Problem description: All of the data needs to be repeated exactly.

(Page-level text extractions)

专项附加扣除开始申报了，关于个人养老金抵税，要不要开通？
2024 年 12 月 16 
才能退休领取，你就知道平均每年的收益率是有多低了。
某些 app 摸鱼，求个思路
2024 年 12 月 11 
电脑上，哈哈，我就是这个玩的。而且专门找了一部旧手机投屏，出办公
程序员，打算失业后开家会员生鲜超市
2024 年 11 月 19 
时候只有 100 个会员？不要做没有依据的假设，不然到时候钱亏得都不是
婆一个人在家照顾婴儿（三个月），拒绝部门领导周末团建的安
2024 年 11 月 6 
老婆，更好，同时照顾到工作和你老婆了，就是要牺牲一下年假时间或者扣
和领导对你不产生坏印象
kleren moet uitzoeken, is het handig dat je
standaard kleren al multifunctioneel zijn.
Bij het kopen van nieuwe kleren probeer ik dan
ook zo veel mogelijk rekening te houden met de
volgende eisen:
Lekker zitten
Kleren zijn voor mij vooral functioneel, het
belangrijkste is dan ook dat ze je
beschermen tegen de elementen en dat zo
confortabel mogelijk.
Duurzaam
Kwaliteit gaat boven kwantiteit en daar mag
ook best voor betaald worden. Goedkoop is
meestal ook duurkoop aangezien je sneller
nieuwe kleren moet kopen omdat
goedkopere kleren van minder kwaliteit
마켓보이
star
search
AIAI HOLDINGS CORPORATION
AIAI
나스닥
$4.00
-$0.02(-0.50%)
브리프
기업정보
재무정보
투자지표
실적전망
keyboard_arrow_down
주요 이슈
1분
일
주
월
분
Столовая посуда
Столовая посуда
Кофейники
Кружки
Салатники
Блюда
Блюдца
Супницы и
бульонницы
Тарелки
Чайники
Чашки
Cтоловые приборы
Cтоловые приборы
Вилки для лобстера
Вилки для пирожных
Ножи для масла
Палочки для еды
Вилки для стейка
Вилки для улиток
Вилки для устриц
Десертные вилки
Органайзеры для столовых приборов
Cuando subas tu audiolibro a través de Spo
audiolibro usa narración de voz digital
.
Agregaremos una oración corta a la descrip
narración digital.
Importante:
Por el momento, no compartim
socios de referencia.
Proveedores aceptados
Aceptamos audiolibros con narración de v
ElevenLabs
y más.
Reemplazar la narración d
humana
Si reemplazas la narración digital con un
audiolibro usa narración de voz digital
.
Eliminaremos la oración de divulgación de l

Written solution:
专项附加扣除开始申报了，关于个人养老金抵税，要不要开通？
2024 年 12 月 16 
才能退休领取，你就知道平均每年的收益率是有多低了。
某些 app 摸鱼，求个思路
2024 年 12 月 11 
电脑上，哈哈，我就是这个玩的。而且专门找了一部旧手机投屏，出办公
程序员，打算失业后开家会员生鲜超市
2024 年 11 月 19 
时候只有 100 个会员？不要做没有依据的假设，不然到时候钱亏得都不是
婆一个人在家照顾婴儿（三个月），拒绝部门领导周末团建的安
2024 年 11 月 6 
老婆，更好，同时照顾到工作和你老婆了，就是要牺牲一下年假时间或者扣
和领导对你不产生坏印象
kleren moet uitzoeken, is het handig dat je
standaard kleren al multifunctioneel zijn.
Bij het kopen van nieuwe kleren probeer ik dan
ook zo veel mogelijk rekening te houden met de
volgende eisen:
Lekker zitten
Kleren zijn voor mij vooral functioneel, het
belangrijkste is dan ook dat ze je
beschermen tegen de elementen en dat zo
confortabel mogelijk.
Duurzaam
Kwaliteit gaat boven kwantiteit en daar mag
ook best voor betaald worden. Goedkoop is
meestal ook duurkoop aangezien je sneller
nieuwe kleren moet kopen omdat
goedkopere kleren van minder kwaliteit
마켓보이
star
search
AIAI HOLDINGS CORPORATION
AIAI
나스닥
$4.00
-$0.02(-0.50%)
브리프
기업정보
재무정보
투자지표
실적전망
keyboard_arrow_down
주요 이슈
1분
일
주
월
분
Столовая посуда
Столовая посуда
Кофейники
Кружки
Салатники
Блюда
Блюдца
Супницы и
бульонницы
Тарелки
Чайники
Чашки
Cтоловые приборы
Cтоловые приборы
Вилки для лобстера
Вилки для пирожных
Ножи для масла
Палочки для еды
Вилки для стейка
Вилки для улиток
Вилки для устриц
Десертные вилки
Органайзеры для столовых приборов
Cuando subas tu audiolibro a través de Spo
audiolibro usa narración de voz digital
.
Agregaremos una oración corta a la descrip
narración digital.
Importante:
Por el momento, no compartim
socios de referencia.
Proveedores aceptados
Aceptamos audiolibros con narración de v
ElevenLabs
y más.
Reemplazar la narración d
humana
Si reemplazas la narración digital con un
audiolibro usa narración de voz digital
.
Eliminaremos la oración de divulgación de l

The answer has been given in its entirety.